#### Task statement
Emit an exact copy of the lines running from the start of the records to the line containing "to be critical.", both included.

#### Supplied material
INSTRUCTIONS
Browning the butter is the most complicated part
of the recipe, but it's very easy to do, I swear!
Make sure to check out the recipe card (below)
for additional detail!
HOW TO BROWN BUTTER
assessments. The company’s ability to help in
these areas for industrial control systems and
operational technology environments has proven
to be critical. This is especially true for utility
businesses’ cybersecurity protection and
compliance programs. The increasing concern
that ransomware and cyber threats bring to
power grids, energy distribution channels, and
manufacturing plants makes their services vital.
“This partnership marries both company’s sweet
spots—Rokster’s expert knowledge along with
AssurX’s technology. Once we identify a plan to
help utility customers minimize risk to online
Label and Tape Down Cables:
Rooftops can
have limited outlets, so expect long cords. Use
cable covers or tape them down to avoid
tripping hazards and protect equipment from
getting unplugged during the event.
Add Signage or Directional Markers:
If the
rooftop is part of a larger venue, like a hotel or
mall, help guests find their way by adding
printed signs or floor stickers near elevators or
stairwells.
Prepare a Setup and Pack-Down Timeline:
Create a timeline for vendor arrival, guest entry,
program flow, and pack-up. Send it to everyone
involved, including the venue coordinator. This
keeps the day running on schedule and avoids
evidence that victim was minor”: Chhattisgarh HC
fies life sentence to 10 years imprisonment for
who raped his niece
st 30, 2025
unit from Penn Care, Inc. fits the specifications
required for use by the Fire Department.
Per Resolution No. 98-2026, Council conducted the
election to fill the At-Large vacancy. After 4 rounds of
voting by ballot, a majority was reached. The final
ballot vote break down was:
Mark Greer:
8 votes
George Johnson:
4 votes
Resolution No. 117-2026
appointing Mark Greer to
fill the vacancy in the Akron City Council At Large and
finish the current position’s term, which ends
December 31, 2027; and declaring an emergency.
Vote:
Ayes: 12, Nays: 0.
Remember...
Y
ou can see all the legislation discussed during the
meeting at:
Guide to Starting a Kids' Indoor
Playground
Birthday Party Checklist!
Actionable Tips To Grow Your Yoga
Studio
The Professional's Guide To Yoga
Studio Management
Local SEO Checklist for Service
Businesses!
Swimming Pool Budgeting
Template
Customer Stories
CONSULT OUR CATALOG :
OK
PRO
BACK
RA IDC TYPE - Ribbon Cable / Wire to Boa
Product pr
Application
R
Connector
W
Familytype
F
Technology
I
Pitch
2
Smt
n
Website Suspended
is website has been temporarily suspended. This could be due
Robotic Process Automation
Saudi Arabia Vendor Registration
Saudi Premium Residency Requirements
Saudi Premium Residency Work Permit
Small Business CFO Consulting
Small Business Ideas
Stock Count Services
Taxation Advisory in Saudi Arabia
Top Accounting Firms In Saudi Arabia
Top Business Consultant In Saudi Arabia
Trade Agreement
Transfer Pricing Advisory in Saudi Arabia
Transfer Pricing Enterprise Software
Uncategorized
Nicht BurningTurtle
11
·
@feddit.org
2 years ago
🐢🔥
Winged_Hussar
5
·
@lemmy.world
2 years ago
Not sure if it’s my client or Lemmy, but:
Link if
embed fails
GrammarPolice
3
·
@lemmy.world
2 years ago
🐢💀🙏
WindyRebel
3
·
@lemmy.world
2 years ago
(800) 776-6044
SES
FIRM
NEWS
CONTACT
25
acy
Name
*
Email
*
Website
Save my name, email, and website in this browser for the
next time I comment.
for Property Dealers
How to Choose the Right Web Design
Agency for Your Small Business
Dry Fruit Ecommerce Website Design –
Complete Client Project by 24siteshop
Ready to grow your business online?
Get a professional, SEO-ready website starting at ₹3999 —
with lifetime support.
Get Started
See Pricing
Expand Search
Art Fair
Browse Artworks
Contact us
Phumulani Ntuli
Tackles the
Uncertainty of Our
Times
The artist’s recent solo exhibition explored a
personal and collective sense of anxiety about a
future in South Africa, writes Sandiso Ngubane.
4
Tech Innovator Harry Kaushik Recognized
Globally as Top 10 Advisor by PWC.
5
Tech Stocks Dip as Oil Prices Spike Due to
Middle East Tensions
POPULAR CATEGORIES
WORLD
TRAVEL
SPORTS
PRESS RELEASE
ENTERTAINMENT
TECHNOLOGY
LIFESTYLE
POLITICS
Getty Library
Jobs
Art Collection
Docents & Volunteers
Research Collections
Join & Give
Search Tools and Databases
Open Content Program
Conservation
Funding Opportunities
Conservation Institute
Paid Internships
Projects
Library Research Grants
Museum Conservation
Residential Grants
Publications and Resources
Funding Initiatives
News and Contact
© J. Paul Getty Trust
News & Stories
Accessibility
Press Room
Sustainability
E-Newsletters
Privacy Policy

#### Answer to this exercise
INSTRUCTIONS
Browning the butter is the most complicated part
of the recipe, but it's very easy to do, I swear!
Make sure to check out the recipe card (below)
for additional detail!
HOW TO BROWN BUTTER
assessments. The company’s ability to help in
these areas for industrial control systems and
operational technology environments has proven
to be critical. This is especially true for utility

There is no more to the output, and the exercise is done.